🤖 AI Summary
Early action prediction is highly challenging due to limited visual evidence. This work proposes the EAST framework, which enables generalization to arbitrary observation ratios by stochastically sampling the boundary time step between observed and unobserved frames and jointly learning representations of both observed and future segments. The method innovatively integrates a token masking mechanism with a single-encoder architecture, achieving high prediction accuracy while substantially reducing memory consumption by half and accelerating training by 2× compared to prior approaches.

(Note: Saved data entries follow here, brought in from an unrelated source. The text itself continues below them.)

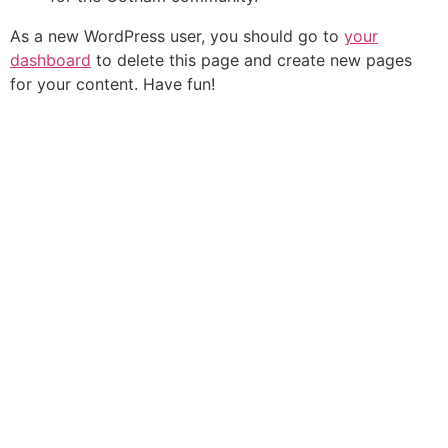
As a new WordPress user, you should go to
your
dashboard
to delete this page and create new pages
for your content. Have fun!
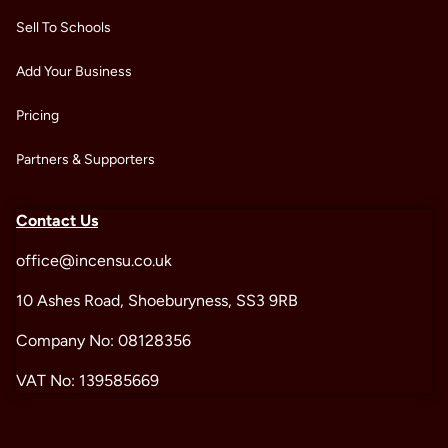
Sell To Schools
Add Your Business
Pricing
Partners & Supporters
Contact Us
office@incensu.co.uk
10 Ashes Road, Shoeburyness, SS3 9RB
Company No: 08128356
VAT No: 139585669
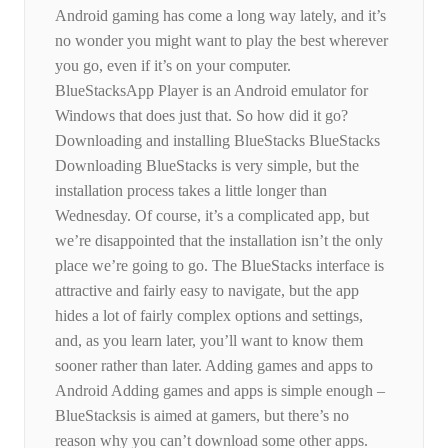
Android gaming has come a long way lately, and it’s
no wonder you might want to play the best wherever
you go, even if it’s on your computer.
BlueStacksApp Player is an Android emulator for
Windows that does just that. So how did it go?
Downloading and installing BlueStacks BlueStacks
Downloading BlueStacks is very simple, but the
installation process takes a little longer than
Wednesday. Of course, it’s a complicated app, but
we’re disappointed that the installation isn’t the only
place we’re going to go. The BlueStacks interface is
attractive and fairly easy to navigate, but the app
hides a lot of fairly complex options and settings,
and, as you learn later, you’ll want to know them
sooner rather than later. Adding games and apps to
Android Adding games and apps is simple enough –
BlueStacksis is aimed at gamers, but there’s no
reason why you can’t download some other apps.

On the NTU60, Something-Something V2, and UCF101 benchmarks, EAST outperforms previous state-of-the-art methods by 10.1, 7.7, and 3.9 percentage points, respectively, marking the first demonstration of superior performance in early action prediction using a single encoder.
📝 Abstract
Early action prediction seeks to anticipate an action before it fully unfolds, but limited visual evidence makes this task especially challenging. We introduce EAST, a simple and efficient framework that enables a model to reason about incomplete observations. In our empirical study, we identify key components when training early action prediction models. Our key contribution is a randomized training strategy that samples a time step separating observed and unobserved video frames, enabling a single model to generalize seamlessly across all test-time observation ratios. We further show that joint learning on both observed and future (oracle) representations significantly boosts performance, even allowing an encoder-only model to excel. To improve scalability, we propose a token masking procedure that cuts memory usage in half and accelerates training by 2x with negligible accuracy loss. Combined with a forecasting decoder, EAST sets a new state of the art on NTU60, SSv2, and UCF101, surpassing previous best work by 10.1, 7.7, and 3.9 percentage points, respectively.